**EXERCISE PROMPT:**
For each line of the data below that contains "ものづくり", return that line.

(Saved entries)
--------------------------------
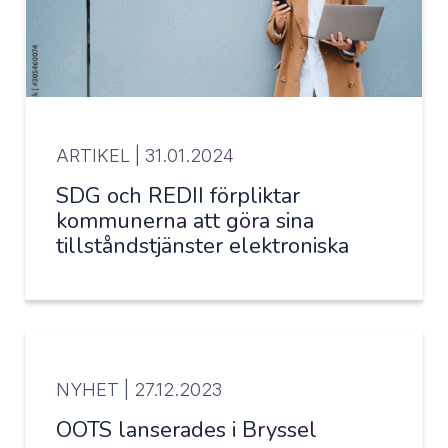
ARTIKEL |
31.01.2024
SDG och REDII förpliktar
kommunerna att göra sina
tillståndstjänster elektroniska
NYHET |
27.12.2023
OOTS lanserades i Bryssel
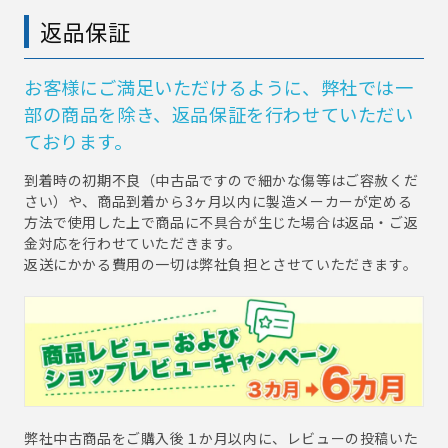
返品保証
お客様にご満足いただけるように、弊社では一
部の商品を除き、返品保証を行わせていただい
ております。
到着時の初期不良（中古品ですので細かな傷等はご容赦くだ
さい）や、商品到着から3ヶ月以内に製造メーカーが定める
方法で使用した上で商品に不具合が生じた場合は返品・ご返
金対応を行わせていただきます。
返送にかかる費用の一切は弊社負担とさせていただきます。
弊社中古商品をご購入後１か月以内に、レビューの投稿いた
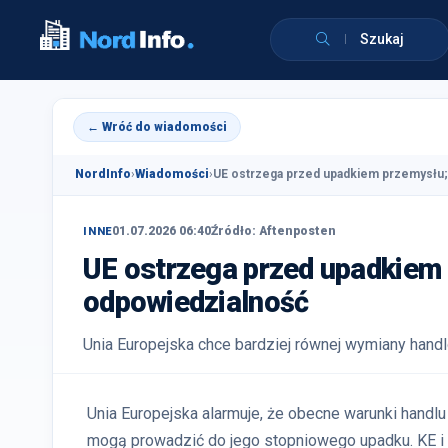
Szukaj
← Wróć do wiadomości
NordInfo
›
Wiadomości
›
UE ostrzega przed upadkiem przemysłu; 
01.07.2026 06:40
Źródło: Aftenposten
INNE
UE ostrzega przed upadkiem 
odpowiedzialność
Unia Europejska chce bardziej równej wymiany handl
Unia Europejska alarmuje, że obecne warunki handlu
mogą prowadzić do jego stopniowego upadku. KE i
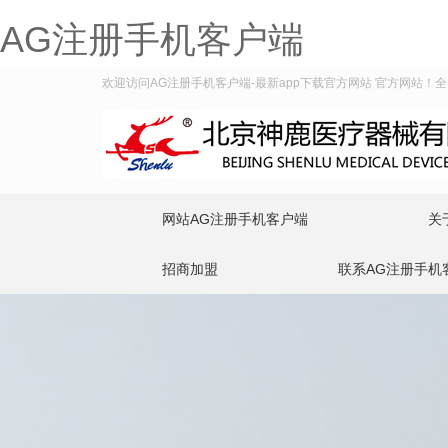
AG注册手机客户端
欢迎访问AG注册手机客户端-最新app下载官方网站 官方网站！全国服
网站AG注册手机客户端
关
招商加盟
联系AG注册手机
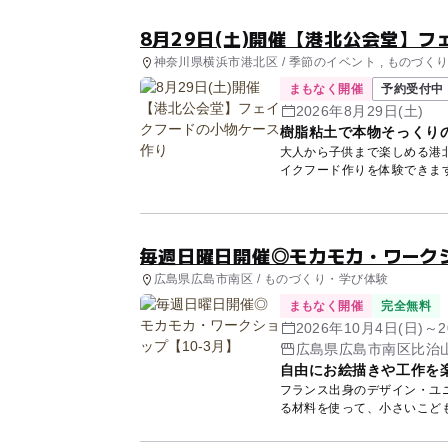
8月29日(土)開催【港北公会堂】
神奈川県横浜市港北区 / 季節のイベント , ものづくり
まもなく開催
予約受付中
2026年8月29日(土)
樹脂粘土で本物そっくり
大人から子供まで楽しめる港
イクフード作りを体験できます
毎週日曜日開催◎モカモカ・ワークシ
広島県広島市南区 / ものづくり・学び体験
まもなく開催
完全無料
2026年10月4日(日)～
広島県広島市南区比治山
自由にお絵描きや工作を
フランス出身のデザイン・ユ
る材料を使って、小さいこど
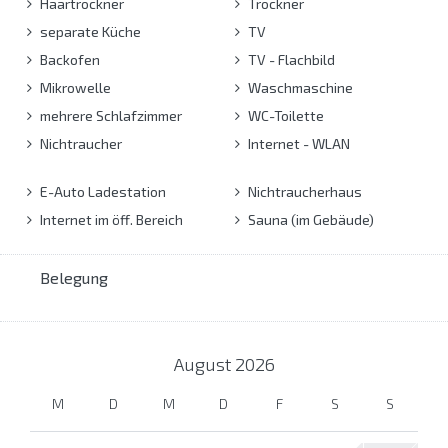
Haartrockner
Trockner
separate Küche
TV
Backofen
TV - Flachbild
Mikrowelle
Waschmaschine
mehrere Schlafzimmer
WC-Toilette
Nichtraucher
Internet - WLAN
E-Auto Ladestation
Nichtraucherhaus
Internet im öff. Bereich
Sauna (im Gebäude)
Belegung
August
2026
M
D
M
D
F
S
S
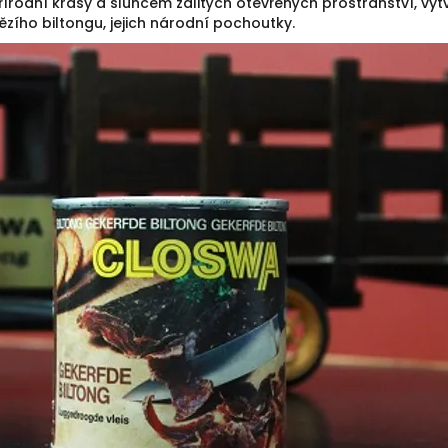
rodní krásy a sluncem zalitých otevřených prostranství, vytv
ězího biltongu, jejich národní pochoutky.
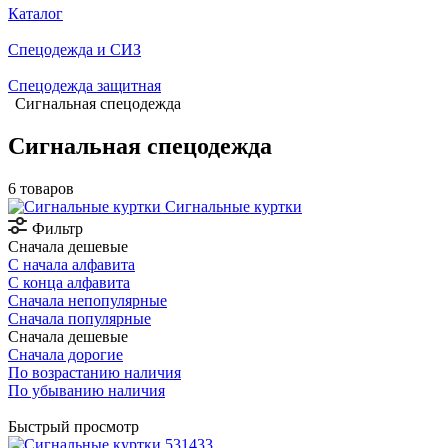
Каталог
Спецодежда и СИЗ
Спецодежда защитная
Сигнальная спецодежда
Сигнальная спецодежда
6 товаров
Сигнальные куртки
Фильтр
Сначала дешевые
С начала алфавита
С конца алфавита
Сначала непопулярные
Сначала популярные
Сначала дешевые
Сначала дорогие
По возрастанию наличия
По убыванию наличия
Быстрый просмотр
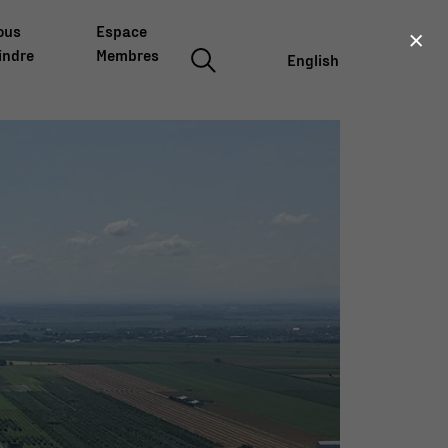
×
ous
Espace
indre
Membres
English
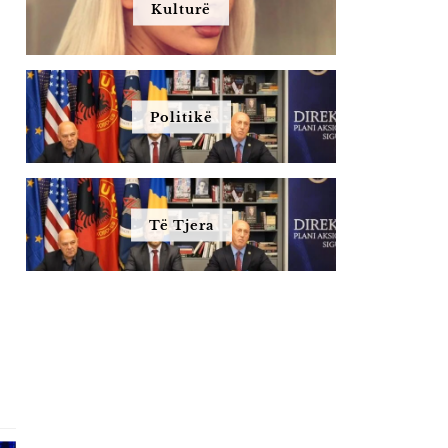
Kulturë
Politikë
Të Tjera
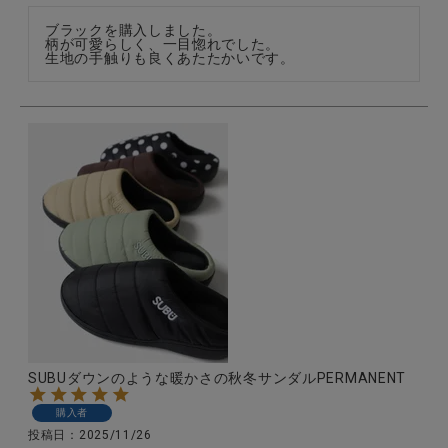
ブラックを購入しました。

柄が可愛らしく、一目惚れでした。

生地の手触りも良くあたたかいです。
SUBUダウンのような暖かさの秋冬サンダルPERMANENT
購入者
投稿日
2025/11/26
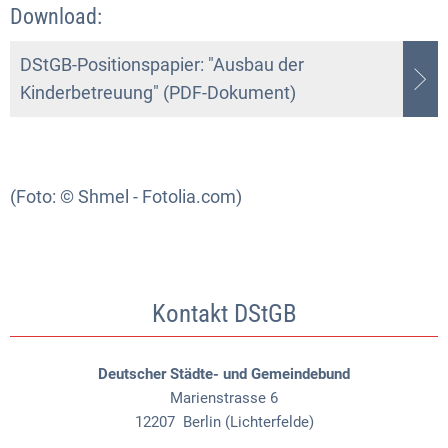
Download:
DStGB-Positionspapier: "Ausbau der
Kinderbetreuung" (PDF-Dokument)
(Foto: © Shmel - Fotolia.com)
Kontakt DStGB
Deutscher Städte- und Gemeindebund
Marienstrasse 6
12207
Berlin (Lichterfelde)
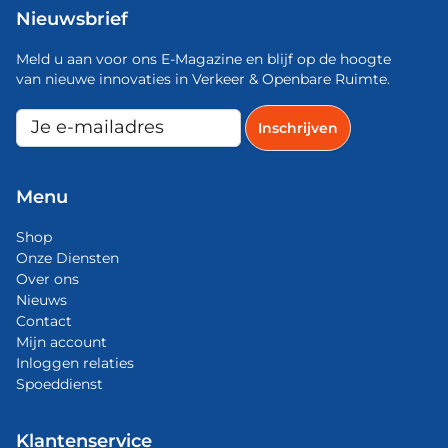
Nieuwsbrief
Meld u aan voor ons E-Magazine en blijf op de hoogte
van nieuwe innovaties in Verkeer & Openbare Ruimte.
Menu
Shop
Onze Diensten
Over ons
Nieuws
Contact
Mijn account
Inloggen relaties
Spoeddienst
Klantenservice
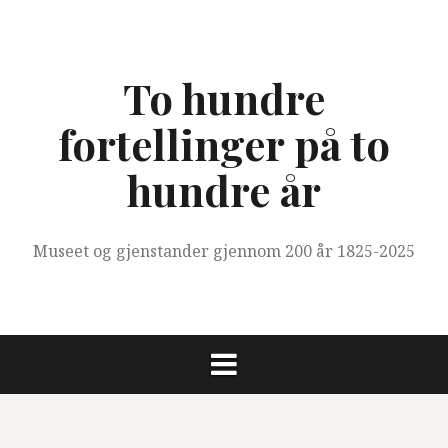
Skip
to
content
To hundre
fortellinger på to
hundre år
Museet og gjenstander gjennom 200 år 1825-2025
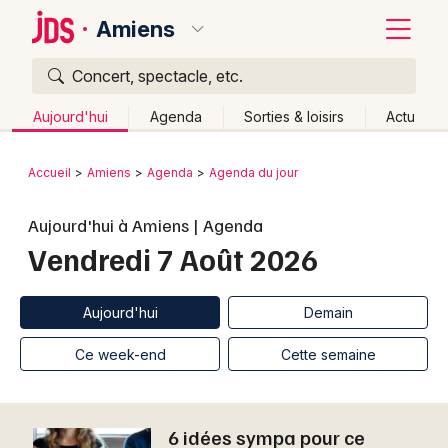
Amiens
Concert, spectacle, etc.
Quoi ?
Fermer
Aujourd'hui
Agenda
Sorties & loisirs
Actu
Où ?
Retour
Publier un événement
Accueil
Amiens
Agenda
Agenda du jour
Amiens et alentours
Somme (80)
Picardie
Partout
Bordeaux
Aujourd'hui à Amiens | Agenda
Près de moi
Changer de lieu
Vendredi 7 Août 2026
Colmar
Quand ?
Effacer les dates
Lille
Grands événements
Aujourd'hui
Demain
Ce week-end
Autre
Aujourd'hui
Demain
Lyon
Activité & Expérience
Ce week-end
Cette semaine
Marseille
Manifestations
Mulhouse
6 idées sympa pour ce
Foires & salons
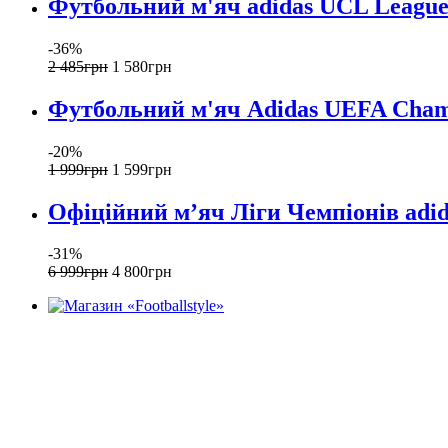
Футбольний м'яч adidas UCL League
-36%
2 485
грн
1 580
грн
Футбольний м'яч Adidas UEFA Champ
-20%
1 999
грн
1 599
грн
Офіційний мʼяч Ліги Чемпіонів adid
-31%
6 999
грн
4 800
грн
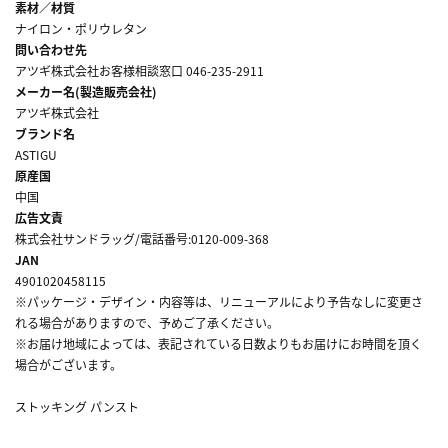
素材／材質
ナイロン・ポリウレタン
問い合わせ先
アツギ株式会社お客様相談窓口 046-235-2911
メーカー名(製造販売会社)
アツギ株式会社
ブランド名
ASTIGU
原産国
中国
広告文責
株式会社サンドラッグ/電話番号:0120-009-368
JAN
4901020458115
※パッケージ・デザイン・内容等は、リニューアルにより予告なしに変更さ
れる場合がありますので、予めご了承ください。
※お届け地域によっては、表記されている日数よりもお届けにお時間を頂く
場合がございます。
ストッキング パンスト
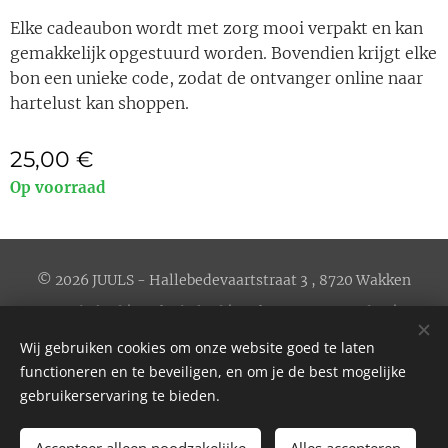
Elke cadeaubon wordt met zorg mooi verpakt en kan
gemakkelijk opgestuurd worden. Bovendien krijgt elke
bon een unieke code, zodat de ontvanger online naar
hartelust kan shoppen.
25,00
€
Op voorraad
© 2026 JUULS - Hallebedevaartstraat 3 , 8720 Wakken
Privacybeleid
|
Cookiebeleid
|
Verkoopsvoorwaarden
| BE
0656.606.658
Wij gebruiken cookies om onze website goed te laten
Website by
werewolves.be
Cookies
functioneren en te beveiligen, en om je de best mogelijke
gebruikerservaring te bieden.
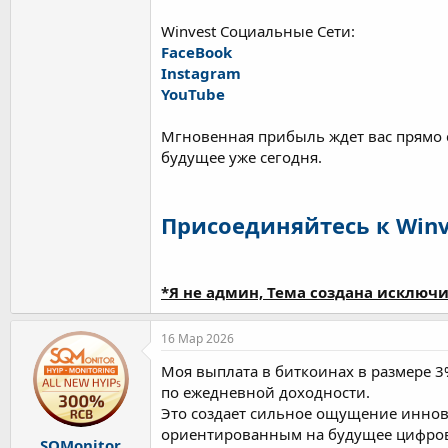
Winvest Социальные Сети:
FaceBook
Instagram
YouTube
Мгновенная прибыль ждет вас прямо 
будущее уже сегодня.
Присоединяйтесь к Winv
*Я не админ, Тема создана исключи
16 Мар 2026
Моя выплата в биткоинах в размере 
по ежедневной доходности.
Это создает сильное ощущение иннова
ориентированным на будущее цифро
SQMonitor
--------------------------------
**RESULT BELOW:**
神奈川県横浜市港北区 / 季節のイベント , ものづくり
広島県広島市南区 / ものづくり・学び体験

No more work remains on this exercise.